Graham glances at Tom. They both shrug.
“Seven years. That’s what I just remembered. Seven years ago you were actually, physically, a different man from now. Isn’t that cool?” Danny nods contentedly and lobs another nut into his mouth. “I learned that at college, when I was doing law.”
Tom looks at him. “You were never going to be a lawyer.”
Danny shrugs. Jumps off the cart and gets into the harness. “I’d’ve been a millionaire by now.”
And as they travel through the cool night air, talking more freely about the past than they ever have before, confident now that they’ve lost their pursuers, a figure follows them in the darkness, just close enough to be able to listen and quietly enough not to be heard.

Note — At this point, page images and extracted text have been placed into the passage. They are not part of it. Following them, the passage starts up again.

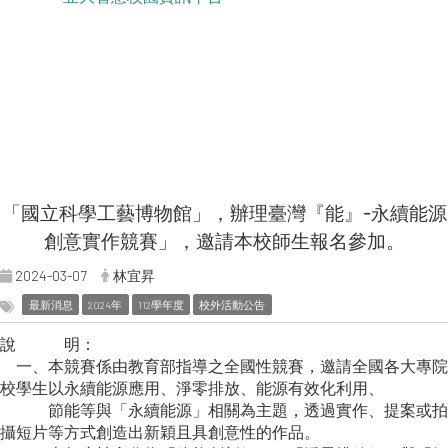
「國立科學工藝博物館」，辦理臺灣『能』-永續能源
創意實作競賽」，邀請本校師生報名參加。
2024-03-07
林宜昇
最新消息
2024年
112學年度
校外活動公告
說 明：
一、本競賽係由教育部指導之全國性競賽，邀請全國各大專院
校學生以永續能源應用、淨零排放、能源有效化利用、
節能等與「永續能源」相關為主題，透過實作、提案或拍
攝短片等方式創造出新穎且具創意性的作品。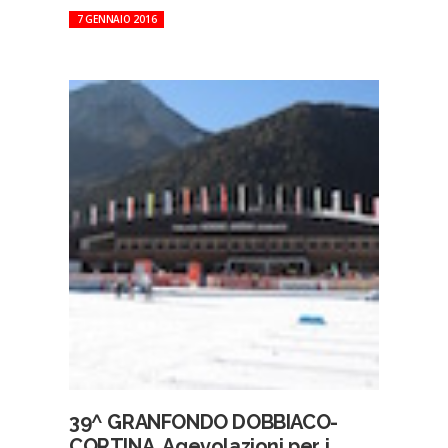
7 GENNAIO 2016
39^ GRANFONDO DOBBIACO-
CORTINA. Agevolazioni per i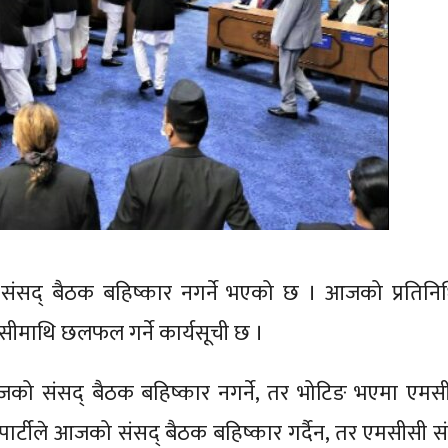
को संसद् बैठक बहिष्कार नगर्ने भएको छ । आजको प्रतिन
माथि छलफल गर्ने कार्यसूची छ ।
आजको संसद् बैठक बहिष्कार नगर्ने, तर भोटिङ भएमा एम
ो पार्टीले आजको संसद् बैठक बहिष्कार गर्दैन, तर एमसीसी 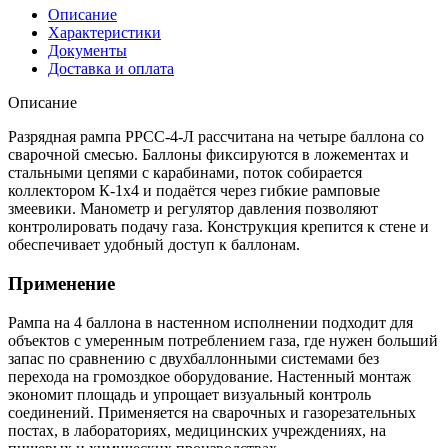
Описание
Характеристики
Документы
Доставка и оплата
Описание
Разрядная рампа РРСС-4-Л рассчитана на четыре баллона со
сварочной смесью. Баллоны фиксируются в ложементах и
стальными цепями с карабинами, поток собирается
коллектором К-1х4 и подаётся через гибкие рамповые
змеевики. Манометр и регулятор давления позволяют
контролировать подачу газа. Конструкция крепится к стене и
обеспечивает удобный доступ к баллонам.
Применение
Рампа на 4 баллона в настенном исполнении подходит для
объектов с умеренным потреблением газа, где нужен больший
запас по сравнению с двухбаллонными системами без
перехода на громоздкое оборудование. Настенный монтаж
экономит площадь и упрощает визуальный контроль
соединений. Применяется на сварочных и газорезательных
постах, в лабораториях, медицинских учреждениях, на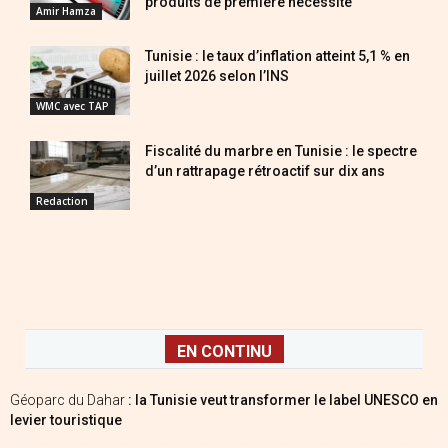
produits de première nécessité
Amir Hamza
Tunisie : le taux d’inflation atteint 5,1 % en
juillet 2026 selon l’INS
WMC avec TAP
Fiscalité du marbre en Tunisie : le spectre
d’un rattrapage rétroactif sur dix ans
Redaction
EN CONTINU
Géoparc du Dahar
: la Tunisie veut transformer le label UNESCO en
levier touristique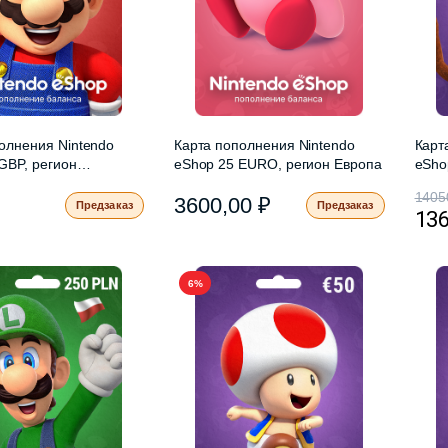
олнения Nintendo
Карта пополнения Nintendo
Карт
GBP, регион
eShop 25 EURO, регион Европа
eSho
итания
реги
1405
3600,00
₽
Предзаказ
Предзаказ
13
6%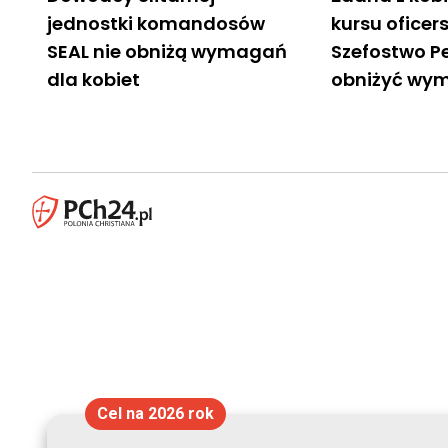
jednostki komandosów
kursu oficer
SEAL nie obniżą wymagań
Szefostwo P
dla kobiet
obniżyć wy
Cel na 2026 rok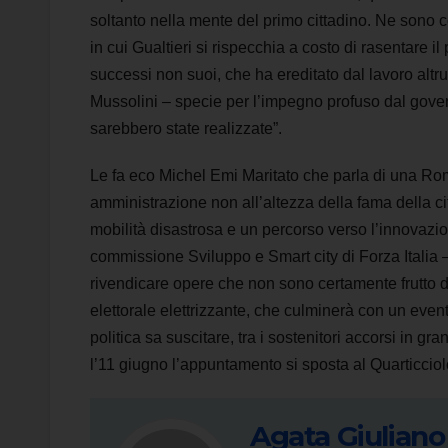
soltanto nella mente del primo cittadino. Ne sono c
in cui Gualtieri si rispecchia a costo di rasentare i
successi non suoi, che ha ereditato dal lavoro altr
Mussolini – specie per l’impegno profuso dal gove
sarebbero state realizzate”.
Le fa eco Michel Emi Maritato che parla di una Ro
amministrazione non all’altezza della fama della citt
mobilità disastrosa e un percorso verso l’innovazio
commissione Sviluppo e Smart city di Forza Italia – 
rivendicare opere che non sono certamente frutto 
elettorale elettrizzante, che culminerà con un ev
politica sa suscitare, tra i sostenitori accorsi in 
l’11 giugno l’appuntamento si sposta al Quarticciol
Agata Giuliano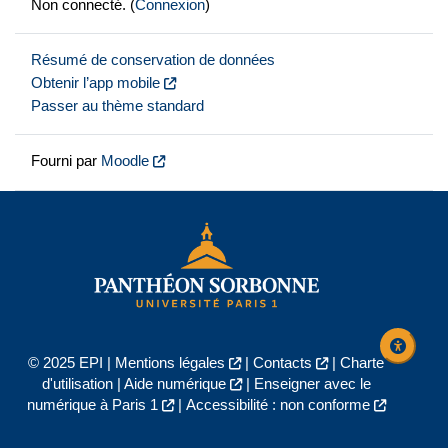
Non connecté. (
Connexion
)
Résumé de conservation de données
Obtenir l’app mobile
Passer au thème standard
Fourni par
Moodle
© 2025 EPI |
Mentions légales
|
Contacts
|
Charte
d'utilisation
|
Aide numérique
|
Enseigner avec le
numérique à Paris 1
|
Accessibilité : non conforme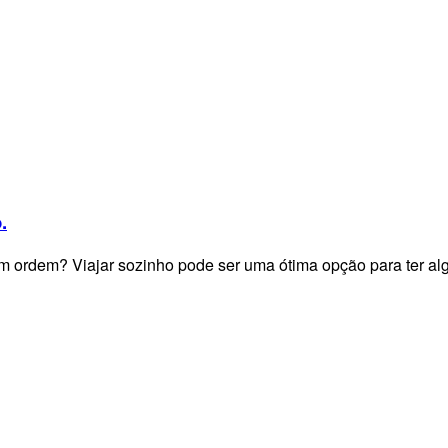
.
m ordem? Viajar sozinho pode ser uma ótima opção para ter al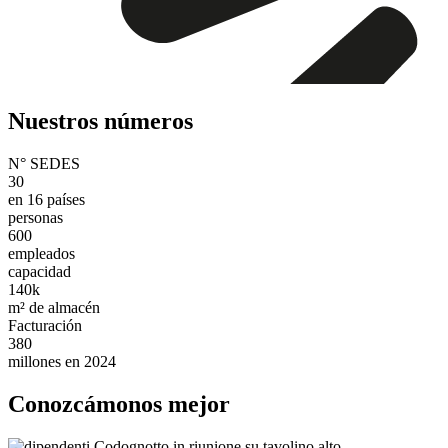
Nuestros números
N° SEDES
30
en 16 países
personas
600
empleados
capacidad
140k
m² de almacén
Facturación
380
millones en 2024
Conozcámonos mejor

During the next day, they sleep outdoors under the bramble bushes at the edge of a beech thicket, taking turns to watch each other as the crickets bask and the sun cooks the earth. They walk through the following night in silence, hearing voices on the wind and, as dawn spreads, seeing people who are not there; maybe they used to be, or will be in the future, but Tom, Danny, and Graham don’t care anymore because they are ravenous and they stink. They are beat. And as the sunlight melts the sky, it feels like reality is washed away. They become effervescent with the nearness of home.
They hit the downward track, the grasses of the valley, and when they finally reach the lawn, Danny lays himself flat and, crumpled over, kisses the earth. Shouts go up, and Bea and Jack run at them. They leap on Danny, who keeps his face to the earth, hiding his tears, Tom sees, while Graham stands still, leaning back, hands in his pockets, observing their camp with a small smile on his exhausted face. And Tom feels something melt inside himself too: relief, safety, hope, all the good things in the world about bei
ng home, though when he is in the shower later, he examines the raw mouths of the blisters on his hands, the scratches etching his body, and the swollen bloody fissure on his thigh, and he notices, as if examining someone else, that he has lost weight in those few days. And Kate, later still, after dressing his wounds, watches him sleep throughout the night and into the following day.
The unfamiliar feeling of a T-shirt—threadbare—pulled over washed skin brings back memories of his childhood, of going to bed on summer nights while it was light, of the world being topsy-turvy as he was supposed to sleep while it was blatantly still day. And here washes up the dreamlike memory of an evening when he went downstairs to find his parents, his bones hurting deeply, and one of his father’s friends had called him—had he?—“the Experiment.” He had heard that, he was sure, holding the handle. The familiar click of the kitchen latch as the farmhouse door closes reminds him that he’s home now. With Kate. Sean has demanded a camp meeting before lunch, but now they climb the hill together, the tree canopy cocooning them. He has left his boots unlaced, his feet unbound in their cracked leather shells. Bea collects leaves as the shadows of the branches of oaks and plane trees grab her. Kate holds the silence. Then she stops.
“I’m glad you’re back, Tom.”
“Me too.”
“I was worried.”
“Me too.”
“Tell me what happened.”
He tries to hide his limp as he starts to climb the dark-earthed hill again, but Kate grips his fingers and grabs his elbow while Bea is too far away to hear.